Tuesday, February 28, 2012

2012 Budget Crises

Financially this has been a tough year for education in California. New Haven Unified School district is no exception. The district weathered the storm of financial problems for the 2011-12 year by laying off teachers, furloughs, employees sacrificing a sixth day without pay on a non-student day, and increasing class size. With the year 2012-13 looming more cuts will be necessary. Teachers will be getting layoff notices as required by law on March 15th. The district already has notified teachers of the following cuts for the rest of the 2012 year. There will be no overtime for classified staff and any new positions will be frozen. There will be no new hires, no hires for vacancies, no Office Depot online print orders, nine furlough days in 2012-13, no more funds for travel and conference expenses unless they have already been approved, and no more funds for consultants. As of now, all non-salary accounts are frozen which means there will be no buying paper and cartridges for printers. These are just some of the cuts now put in place.

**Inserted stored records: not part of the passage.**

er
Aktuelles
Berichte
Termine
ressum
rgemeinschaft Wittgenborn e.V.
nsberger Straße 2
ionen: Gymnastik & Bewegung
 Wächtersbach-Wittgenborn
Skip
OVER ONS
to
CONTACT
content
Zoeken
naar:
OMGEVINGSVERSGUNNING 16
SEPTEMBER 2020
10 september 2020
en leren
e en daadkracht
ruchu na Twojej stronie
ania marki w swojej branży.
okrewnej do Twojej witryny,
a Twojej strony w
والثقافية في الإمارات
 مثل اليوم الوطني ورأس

With 2012-13 upcoming, the New Haven Board of Education voted to place a parcel tax measure on the June primary ballot. The parcel tax will be $180 per parcel and if it passes, will generate $3 million for 4 years. This measure requires a two-thirds majority vote and includes exemptions for disable residents and senior citizens.

The passing of the tax measure will not alleviate all of the district's budget problems. The district is also hoping voters will also approve Gov. Jerry Brown's tax initiative in November. If the tax measures do not pass, New Haven could lose up to $10.7 million in the 2012-13 school year.

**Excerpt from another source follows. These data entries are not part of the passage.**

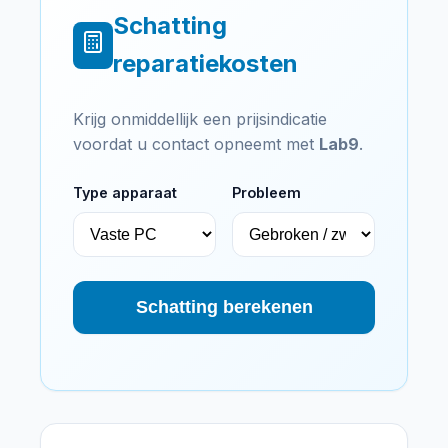
Schatting
reparatiekosten
Krijg onmiddellijk een prijsindicatie
voordat u contact opneemt met
Lab9
.
Type apparaat
Probleem
Schatting berekenen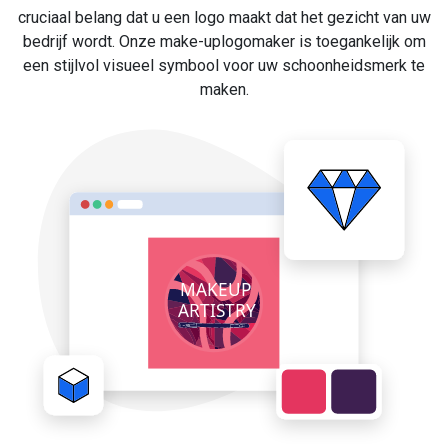
cruciaal belang dat u een logo maakt dat het gezicht van uw
bedrijf wordt. Onze make-uplogomaker is toegankelijk om
een stijlvol visueel symbool voor uw schoonheidsmerk te
maken.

The possible impact of non passage of these measures could be: nine budget reduction days for 2012-13, increasing K-2 class size to 30, eliminating the Community Day School, eliminating media specialists and library technicians, eliminating stipends for co-curricular and athletics programs, reducing elementary specialist, and reducing middle school elective positions.

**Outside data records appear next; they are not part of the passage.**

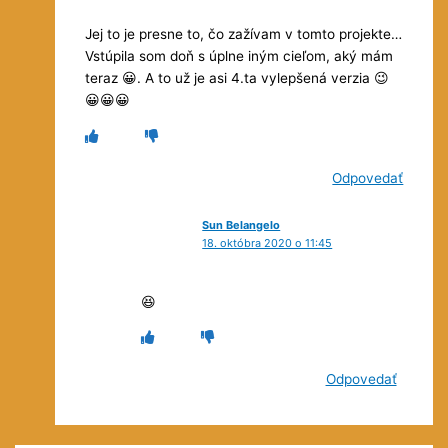
Jej to je presne to, čo zažívam v tomto projekte…
Vstúpila som doň s úplne iným cieľom, aký mám
teraz 😀. A to už je asi 4.ta vylepšená verzia 😉
😀😀😀
Odpovedať
Sun Belangelo
18. októbra 2020 o 11:45
😆
Odpovedať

If you know a teacher, give them a hug and vote yes on the parcel tax. It's hard on morale to work in such an environment. In the last few years teachers have had to deal with layoff notices or being bumped to a new position. This is particularly hard on teachers with less than nine years experience as they are the most vulnerable to layoffs. Teachers buy supplies, spend time getting grants for supplies and equipment, and sacrificed a day of pay. Teachers have gone the extra mile to provide the best education possible for their students even as they watch their class size rise. Beside losing their job, the rise in class size probably hurts the most as every teacher knows how small class size provides the best school experience while increasing student learning and ultimately test scores.